# 365nm UV LED and DLP projector DMD chip life



## elite641 (Jun 28, 2013)

Hello everyone,

Working on a personal Lithography project, have plans to replace the LEDs of a Pico projector with an equivalent power 365nm LED. Actually I am divided between resin and curing light, the resin I could find seems to like shorter wavelength UV, cures well in 30sec under a 6watt nail polish curing lamp, but very poor under bright projector light (with color wheel and UV filter removed).

I am planning to try a 3W 365nm LED, the thing that is puzzling me if the 365nm UV light is going to damage the DMD chip quickly? 

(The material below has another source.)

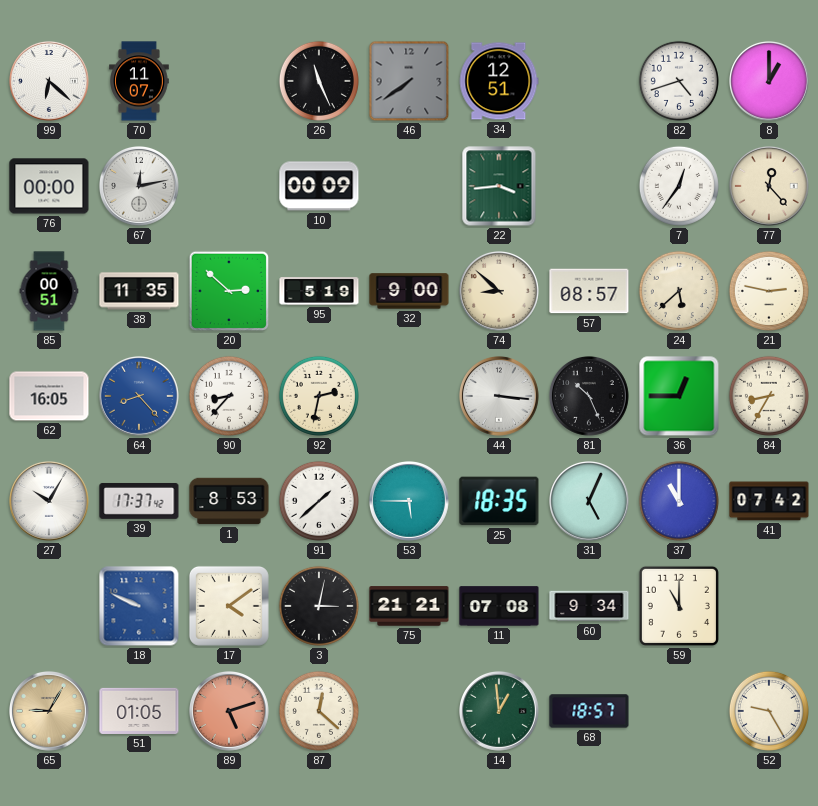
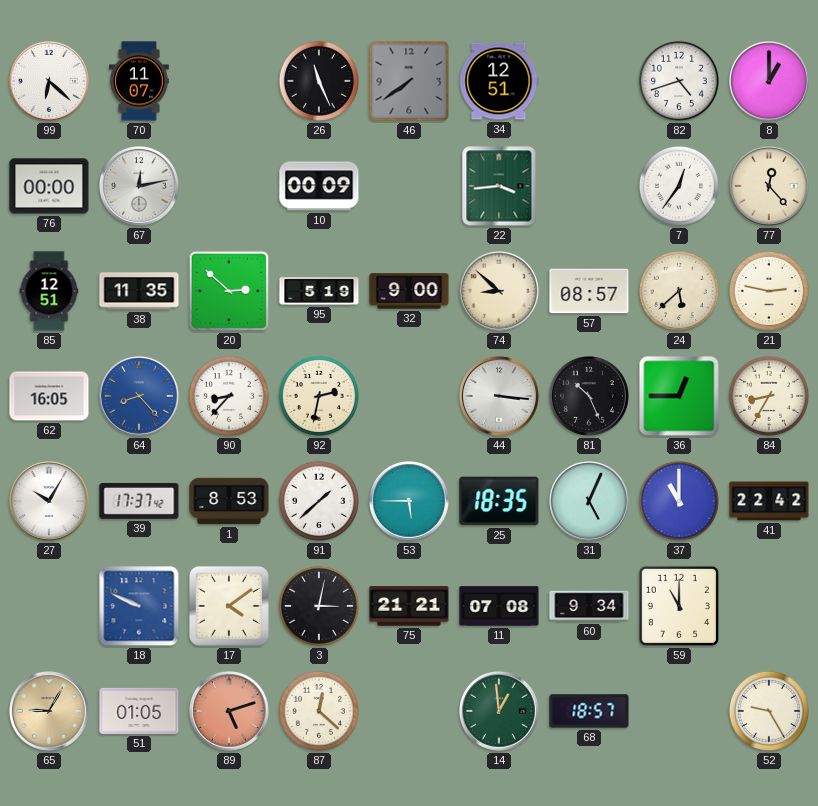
85: 00:51 -> 12:51
41: 07:42 -> 22:42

I am new to the forum, if this is already discussed somewhere, help me out!

Cheers!


----------



## DIWdiver (Jun 28, 2013)

Sorry, that question is above MY pay grade!


----------



## mash.m (Jul 3, 2013)

why should uv light demage the dmd chip? its a mirror device so all light will reflected to the outside lenses. the ir is blocked cause thermal problems on the chip...

markus


----------



## bshanahan14rulz (Jul 3, 2013)

Don't forget to look into the UV transmissivity of the lenses used in your optical system, if you choose to reuse the projection optics. 

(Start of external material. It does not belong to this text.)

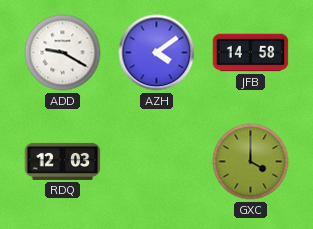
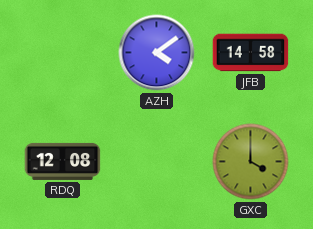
ADD: 9:20 -> none
RDQ: 12:03 -> 12:08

http://focus.ti.com/pdfs/dlpdmd/Digital_Projection_of_UV_Light_is_Enabling_New_Markets1.pdf < interesting read, but page 6 may have more info that might interest you.


----------



## MOGhouse (Jul 27, 2013)

Hi - also new here, and have also looked into converting a LED pico projector to UV.

Texas Instruments makes 2 versions of the DMD, one specially for UV and SILLY expensive, however the standard will work with over 400nm .... however TI also says that lots of 400mn UV will reduce lifetime and over time result in "stuck" pixels. The reason for this is supposed to that lots of UV will out-gas the lubrication used in the DMD. My best guess is the DMD will last quite long if you use 400nm

I do not believe the optics have UV filter in LED projectors - as they do not produce any UV at all (unlike bulb projectors), blue is produced typically around 470nm. Also the window on the DMD will let 400nm pass.
However, pico light engines use dialethic mirrors to produce red blue and green. Depending how the light engine is arranges and which colour you plan to replace - these mirrors may have to be removed - no big deal.

The replacement UV LED should be placed VERY close to the original position and size of the emitter - otherwise you will have problems with culmination of the light beam. 

I am trying to convert a Dell M110 (or Acer K130 which is the same) but have not yet found a good UV LED candidate to replace the blue (as I would want to do).
Please post if you find any good UV LEDS - thanks


----------